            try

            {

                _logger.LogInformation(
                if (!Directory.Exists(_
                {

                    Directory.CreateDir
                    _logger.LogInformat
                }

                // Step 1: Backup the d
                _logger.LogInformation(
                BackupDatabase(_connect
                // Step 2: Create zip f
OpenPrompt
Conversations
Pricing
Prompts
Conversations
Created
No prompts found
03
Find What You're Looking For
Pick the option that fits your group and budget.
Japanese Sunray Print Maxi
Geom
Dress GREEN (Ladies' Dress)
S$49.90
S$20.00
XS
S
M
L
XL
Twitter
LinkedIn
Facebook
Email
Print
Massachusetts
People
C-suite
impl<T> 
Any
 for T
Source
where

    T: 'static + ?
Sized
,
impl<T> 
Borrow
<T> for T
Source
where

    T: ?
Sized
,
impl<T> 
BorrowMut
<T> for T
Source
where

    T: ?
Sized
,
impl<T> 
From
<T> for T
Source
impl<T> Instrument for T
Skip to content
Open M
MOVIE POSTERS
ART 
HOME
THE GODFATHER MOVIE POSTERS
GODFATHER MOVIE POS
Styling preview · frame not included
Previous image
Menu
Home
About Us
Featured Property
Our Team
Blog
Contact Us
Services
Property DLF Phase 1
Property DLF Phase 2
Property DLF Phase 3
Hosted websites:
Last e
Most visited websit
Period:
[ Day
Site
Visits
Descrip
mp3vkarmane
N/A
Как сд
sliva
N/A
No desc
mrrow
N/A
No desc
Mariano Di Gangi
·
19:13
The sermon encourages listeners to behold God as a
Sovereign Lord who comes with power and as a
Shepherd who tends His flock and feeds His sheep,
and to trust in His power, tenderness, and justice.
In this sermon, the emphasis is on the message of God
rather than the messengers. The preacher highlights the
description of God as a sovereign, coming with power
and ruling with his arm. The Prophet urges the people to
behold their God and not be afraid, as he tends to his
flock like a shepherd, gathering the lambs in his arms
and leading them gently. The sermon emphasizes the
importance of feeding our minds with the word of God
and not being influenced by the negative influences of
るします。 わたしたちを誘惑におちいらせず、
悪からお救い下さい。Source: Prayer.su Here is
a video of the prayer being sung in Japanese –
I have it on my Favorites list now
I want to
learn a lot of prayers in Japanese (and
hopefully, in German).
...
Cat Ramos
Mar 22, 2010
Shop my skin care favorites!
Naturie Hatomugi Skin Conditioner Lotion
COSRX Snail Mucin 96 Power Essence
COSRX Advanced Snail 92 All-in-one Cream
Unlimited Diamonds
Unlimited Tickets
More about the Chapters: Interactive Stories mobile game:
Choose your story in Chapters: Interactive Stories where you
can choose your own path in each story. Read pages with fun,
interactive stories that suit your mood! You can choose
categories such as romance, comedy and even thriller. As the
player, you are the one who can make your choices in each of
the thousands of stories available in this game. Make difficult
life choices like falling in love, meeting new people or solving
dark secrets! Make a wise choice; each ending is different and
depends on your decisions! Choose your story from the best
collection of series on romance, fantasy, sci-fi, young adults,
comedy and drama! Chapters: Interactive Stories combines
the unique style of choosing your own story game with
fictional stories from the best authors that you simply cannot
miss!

* * * * * * * * *

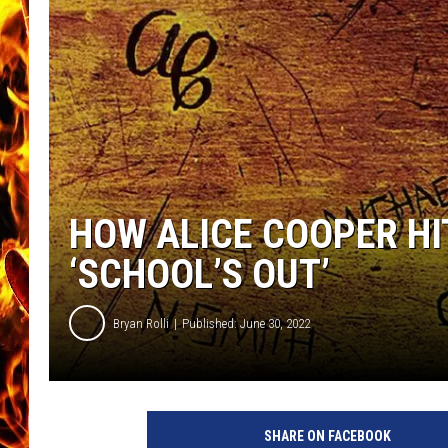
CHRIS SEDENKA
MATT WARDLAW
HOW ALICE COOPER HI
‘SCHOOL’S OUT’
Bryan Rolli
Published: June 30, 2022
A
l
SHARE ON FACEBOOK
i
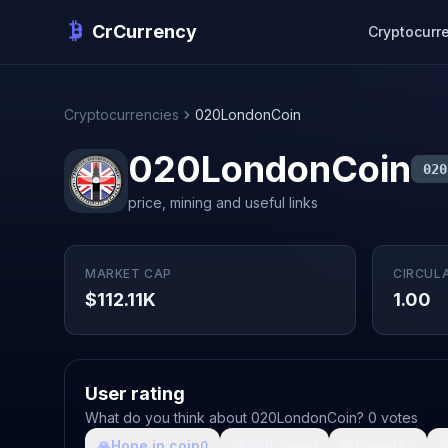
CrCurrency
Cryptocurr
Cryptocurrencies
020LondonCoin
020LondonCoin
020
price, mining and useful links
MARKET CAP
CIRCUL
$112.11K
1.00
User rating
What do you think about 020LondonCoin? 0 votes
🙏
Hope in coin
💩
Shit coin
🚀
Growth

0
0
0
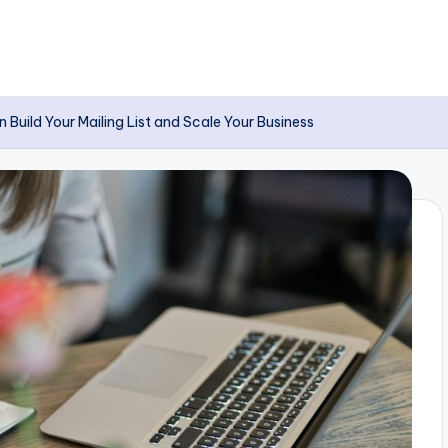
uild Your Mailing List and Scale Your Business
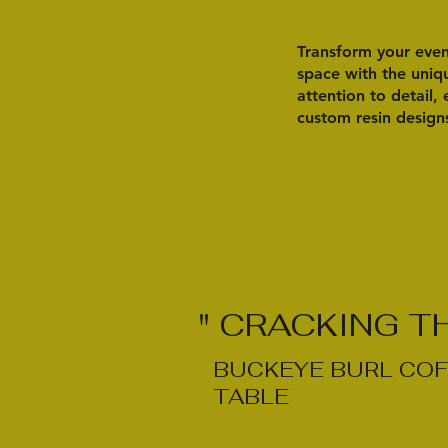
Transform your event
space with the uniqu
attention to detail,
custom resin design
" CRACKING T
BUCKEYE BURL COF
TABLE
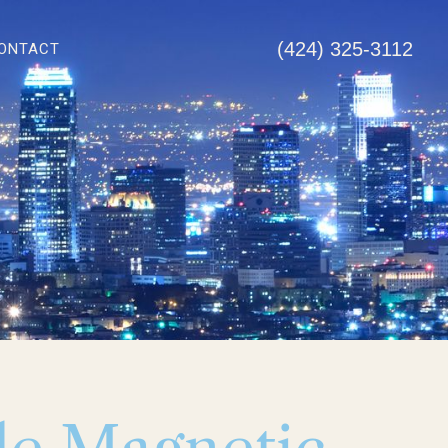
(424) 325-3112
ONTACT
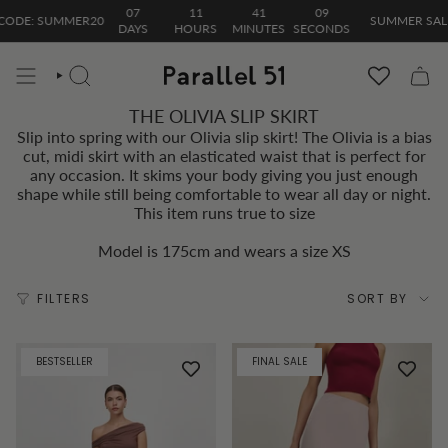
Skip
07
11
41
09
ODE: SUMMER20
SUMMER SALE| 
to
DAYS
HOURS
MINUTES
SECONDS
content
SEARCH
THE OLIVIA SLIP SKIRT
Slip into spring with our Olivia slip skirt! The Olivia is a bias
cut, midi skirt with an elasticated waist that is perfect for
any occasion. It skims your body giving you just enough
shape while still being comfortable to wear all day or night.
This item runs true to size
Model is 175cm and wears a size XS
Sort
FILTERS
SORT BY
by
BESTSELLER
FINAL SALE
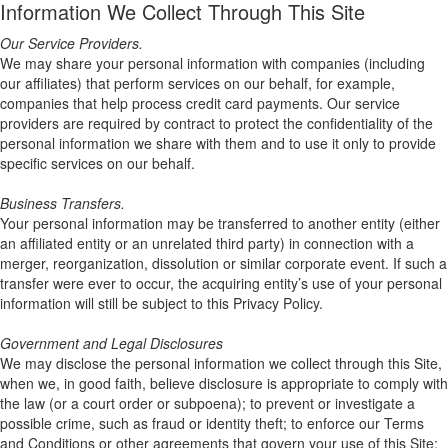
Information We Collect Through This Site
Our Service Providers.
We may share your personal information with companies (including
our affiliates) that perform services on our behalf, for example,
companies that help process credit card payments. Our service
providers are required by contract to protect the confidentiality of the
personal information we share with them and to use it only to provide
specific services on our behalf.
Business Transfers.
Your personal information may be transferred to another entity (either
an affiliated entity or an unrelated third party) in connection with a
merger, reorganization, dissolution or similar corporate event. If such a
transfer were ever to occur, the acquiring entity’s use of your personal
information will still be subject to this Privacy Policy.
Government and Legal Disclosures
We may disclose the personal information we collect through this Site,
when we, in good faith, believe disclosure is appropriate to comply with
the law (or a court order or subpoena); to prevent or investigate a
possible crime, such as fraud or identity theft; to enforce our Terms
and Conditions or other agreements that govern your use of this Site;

* * * * * * * * *

● Task details: After locating the line holding "specific services on our behalf." above, output exactly that line and every line after it through the line holding "the law (or". Include nothing else.

● Solution to the exercise:
specific services on our behalf.
Business Transfers.
Your personal information may be transferred to another entity (either
an affiliated entity or an unrelated third party) in connection with a
merger, reorganization, dissolution or similar corporate event. If such a
transfer were ever to occur, the acquiring entity’s use of your personal
information will still be subject to this Privacy Policy.
Government and Legal Disclosures
We may disclose the personal information we collect through this Site,
when we, in good faith, believe disclosure is appropriate to comply with
the law (or a court order or subpoena); to prevent or investigate a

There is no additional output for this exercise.